What is quite astonishing is that almost everyone - even a
non-mathematicians like Bill Gates - has a very low Erdös number,
typically between 2 and 5. This is a quintessential example of what
Barabasi and Buchanan call the "small worlds" phenomenon.
Basically, this web of science is a small world because it is a highly
interconnected web, in which almost all mathematicians are closely linked
to each other via a short path of co-authored papers.

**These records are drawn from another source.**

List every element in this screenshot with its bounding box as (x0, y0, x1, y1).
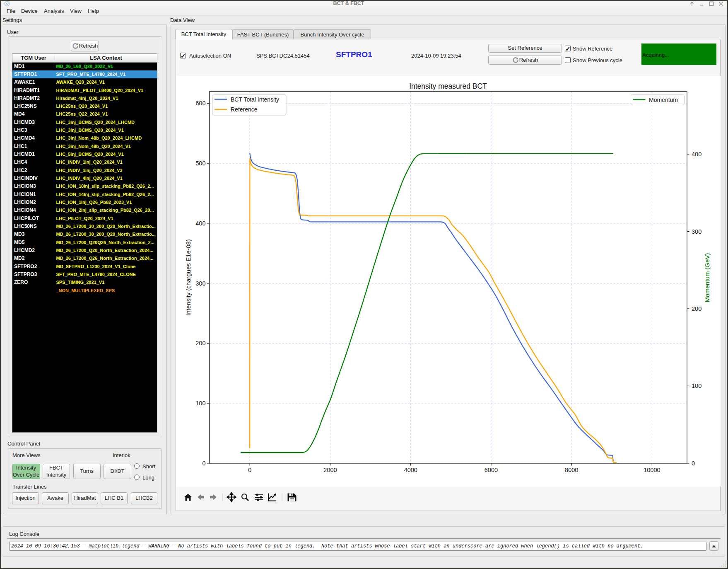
svg-text:10000: 10000 (644, 467, 660, 473)
svg-text:300: 300 (692, 228, 701, 235)
svg-text:100: 100 (195, 400, 205, 407)
svg-text:2000: 2000 (323, 467, 337, 473)
svg-text:Momentum (GeV): Momentum (GeV) (704, 253, 711, 302)
svg-text:200: 200 (692, 305, 701, 312)
svg-text:0: 0 (248, 467, 251, 473)
svg-text:BCT Total Intensity: BCT Total Intensity (231, 96, 279, 103)
svg-text:8000: 8000 (565, 467, 578, 473)
svg-text:600: 600 (195, 100, 205, 107)
svg-text:400: 400 (195, 220, 205, 227)
svg-text:6000: 6000 (485, 467, 498, 473)
svg-text:500: 500 (195, 160, 205, 167)
svg-text:100: 100 (692, 383, 701, 389)
svg-text:Intensity measured BCT: Intensity measured BCT (409, 82, 487, 90)
svg-text:Momentum: Momentum (649, 97, 678, 103)
svg-text:Intensity (chargues E1e-08): Intensity (chargues E1e-08) (185, 239, 192, 315)
svg-text:0: 0 (202, 460, 205, 467)
svg-text:300: 300 (195, 280, 205, 287)
svg-text:Reference: Reference (231, 106, 258, 113)
svg-text:400: 400 (692, 151, 701, 157)
svg-text:4000: 4000 (404, 467, 417, 473)
svg-text:200: 200 (195, 340, 205, 346)
svg-text:0: 0 (692, 460, 695, 467)
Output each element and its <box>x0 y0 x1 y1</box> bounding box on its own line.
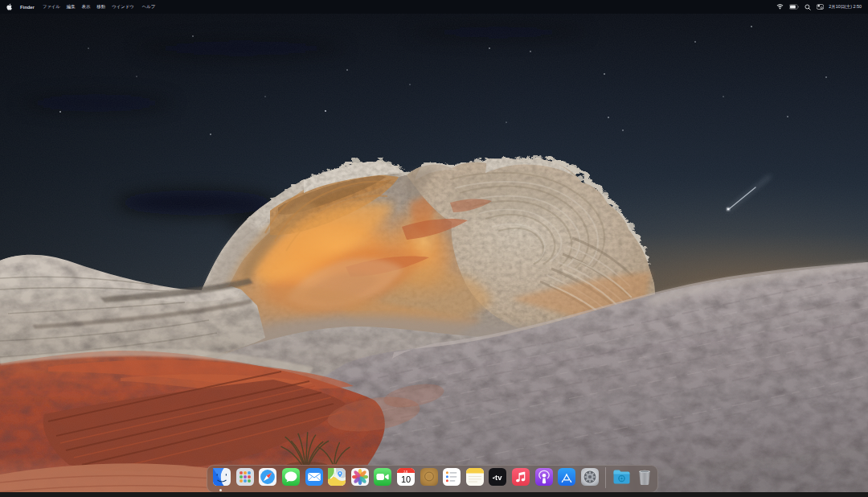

The network of mathematicians and their Erdös numbers serves as a
prototype for just about every human social network - including the
Internet, as both Barabasi and Buchanan show. Suppose you look at a
particular Web page and ask how many clicks of your mouse it takes to get
from this page to any other page via hyperlinks. Barabasi and his
students actually did this calculation for their website at the
University of Notre Dame. It contained 325,729 documents connected by
1,469,680 links. Counting up how many pages had one link, two links, and
so on, they discovered that the number of pages having a certain number
of links decreased by about a factor of five each time the number of
links was doubled.
These results lead to a simple relationship between the number of links
in a network and the number of nodes in the network having that many
links. Called a "power law", this relationship forms a central
principle by which networks structure themselves. As both authors point
out, power laws play as important a role in understanding networks as the
famed bell curve of the normal probability distribution plays in
understanding the role in statistics of independent random variables,
such as a person's height.
Two other extremely important rules of networks are also considered in
some detail in each of these books. One of these is the "weak
link" discovered some 30 years ago by sociologist Mark Granovetter.
It refers to the seemingly paradoxical fact that the most important
connections for spreading information throughout a network are not the
people who are most closely connected to you. Rather, the key
"connectors" are those who form a bridge between the cluster of
people you know and other, similar clusters of close acquaintances of
your friends. Thus, the links in a social network are not established at
random. Instead,they are strongly clustered, and some of the connections
are more important than others - that is, the ones enabling one cluster
to link to another.
These "busy bees" with an uncommonly large number of links to
many clusters are the people writer Malcolm Gladwell claims are
responsible for creating fashions and trends. They make deals happen and
generally serve as agents or middlemen who "tip" things in one
direction instead of another. The central idea of his book The Tipping
Point (reviewed by Paul Marsden, 6 May, page 46) is that tiny and
apparently insignificant changes can often have consequences out of all
proportion to themselves, accounting for the transformation of unknown
books into bestsellers or the rise of teenage smoking.
Both Buchanan and Barabasi give enlightening accounts of both
Granovetter's and Gladwell's work. Dig in, too, for fascinating accounts
of the stability of food webs, the formation of "old boys"
networks, the "new economy", the human genome, and much, much
more.
Both books are extremely well-written, entertaining accounts aimed at the
intelligent lay audience. The overlap is inevitable: Barabasi and
Buchanan employ the same anecdotes, talk about the same people and use
similar diagrams to illustrate their message. Even the size and price of
their two books are roughly the same. You could call them two peas in a
pod - but their flavours are distinct. In short, both are to be heartily
welcomed as about the best introduction you could hope to get to the whys
and wherefores of networks, human and non-human.